Razzisti non si nasce, ma si diventa
(solo dopo i 14 anni)
Lo studio americano sui bambini: non vi è alcuna differenza nel cervello quando si incontrano persone diverse
di
MILANO
– Non nasciamo razzisti, né lo diventiamo nei nostri primi anni di
vita. Anzi, da piccoli, davanti a persone dal colore della pelle diverso
dal nostro, non abbiamo alcun sussulto, emozionale o razionale, e
tantomeno avvertiamo paura, timore, rabbia o aggressività. A dimostrare
che il razzismo non è nella nostra natura infantile ha lavorato un team
di ricercatori in neuroscienze della University of California, sede di
Los Angeles: come è accaduto in passato per studi di questo genere, ha
usato lo strumento della risonanza magnetica per verificare quali
cambiamenti intervenivano nell’area cerebrale di chi si è sottoposto al
test. Questa ricerca si inserisce nel dibattito, molto acceso e datato,
sulle origini del razzismo che negli anni ha visto confrontarsi almeno
due teorie opposte: la prima che legava questo sentimento alla
socializzazione, la seconda che invece tendeva a mostrare come la
xenofobia sia innata in ognuno di noi.
BAMBINI DEL MONDO – E proprio a convertire questo secondo pensiero – che il razzismo sia dentro di noi – arriva la ricerca di Eva Telzer e di 3 colleghi della Ucla, appena pubblicata sul Journal of Cognitive Neuroscience.

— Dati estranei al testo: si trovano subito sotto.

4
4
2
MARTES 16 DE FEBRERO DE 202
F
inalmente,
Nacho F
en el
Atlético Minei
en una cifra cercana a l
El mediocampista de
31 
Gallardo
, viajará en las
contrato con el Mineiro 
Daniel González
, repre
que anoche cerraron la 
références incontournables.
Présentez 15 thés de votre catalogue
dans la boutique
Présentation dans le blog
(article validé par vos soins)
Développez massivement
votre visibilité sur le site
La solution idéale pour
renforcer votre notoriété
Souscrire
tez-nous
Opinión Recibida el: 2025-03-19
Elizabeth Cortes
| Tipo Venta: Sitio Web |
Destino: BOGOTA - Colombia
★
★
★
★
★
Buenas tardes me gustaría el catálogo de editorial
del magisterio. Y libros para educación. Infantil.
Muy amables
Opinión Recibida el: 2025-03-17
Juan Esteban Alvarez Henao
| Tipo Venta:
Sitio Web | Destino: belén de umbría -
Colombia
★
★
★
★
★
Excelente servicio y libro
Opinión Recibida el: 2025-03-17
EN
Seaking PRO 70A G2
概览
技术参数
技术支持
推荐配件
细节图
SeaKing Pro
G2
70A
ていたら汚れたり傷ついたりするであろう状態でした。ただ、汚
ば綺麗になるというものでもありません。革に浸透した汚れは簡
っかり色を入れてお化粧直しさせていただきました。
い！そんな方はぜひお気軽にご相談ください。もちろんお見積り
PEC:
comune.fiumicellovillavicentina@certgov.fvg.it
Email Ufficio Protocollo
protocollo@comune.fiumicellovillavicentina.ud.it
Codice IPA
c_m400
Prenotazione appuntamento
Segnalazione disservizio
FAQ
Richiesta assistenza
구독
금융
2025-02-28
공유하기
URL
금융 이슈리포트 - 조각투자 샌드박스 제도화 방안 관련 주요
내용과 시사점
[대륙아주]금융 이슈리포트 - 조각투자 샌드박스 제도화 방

L’analisi ha riguardato 32 bambini americani, tra i 4 e i 16 anni di
età. Tra loro variavano le origini razziali: ve ne erano con antenati
europei, asiatici, africani. I giovani sono stati sottoposti a imaging a
risonanza magnetica (MRI) nel momento in cui visionavano un catalogo
fotografico, composto da immagini di persone dal colore della pelle
uguale e poi differente dal loro.
NESSUN SUSSULTO – Davanti alle
foto di persone diverse da sé, i bambini non hanno mostrato attività
cerebrali diverse rispetto al normale. E questo è avvenuto per tutti i
bambini, fino all’età dei 14 anni. In particolare, è stato analizzato il
comportamento dell’amigdala, quell’area del cervello che fa da centro
di integrazione ai processi neurologici superiori come le emozioni, per
esempio regolando la paura. Nei casi analizzati dai ricercatori
americani, questa parte cerebrale non subiva modifiche. Mentre in
passato, altre ricerche sulla popolazione adulta avevano mostrato come i
pazienti sottoposti a risonanza magnetica avessero sussulti e modifiche
percettibili della stessa amigdala, motivo che aveva spinto a collegare
il sentimento xenofobo alle proprie innate peculiarità personali.
DOPO I 14 – Dalla ricerca
emergono comunque due dati interessanti: il primo è che dopo i 14 anni
di età, invece, proprio come è avvenuto nelle ricerche passate sulla
popolazione adulta, qualche variazione della amigdala esiste davanti al
«diverso da sé», e la seconda è che, da questa età in avanti, cambiano
completamente le reazioni a seconda della propria origine razziale e
geografica. Infatti, i giovani che provenivano da famiglie miste, o con
antenati di altre etnie, non mostravano alcun segno di razzismo (inteso
proprio come il riconoscere qualcosa di altro da sé), mentre per chi
proveniva da una razza precisa, senza incroci con etnie di altri Paesi,
il vedere foto anche di persone dalle stesse origini causava un
sentimento o un’emozione registrata dalla amigdala.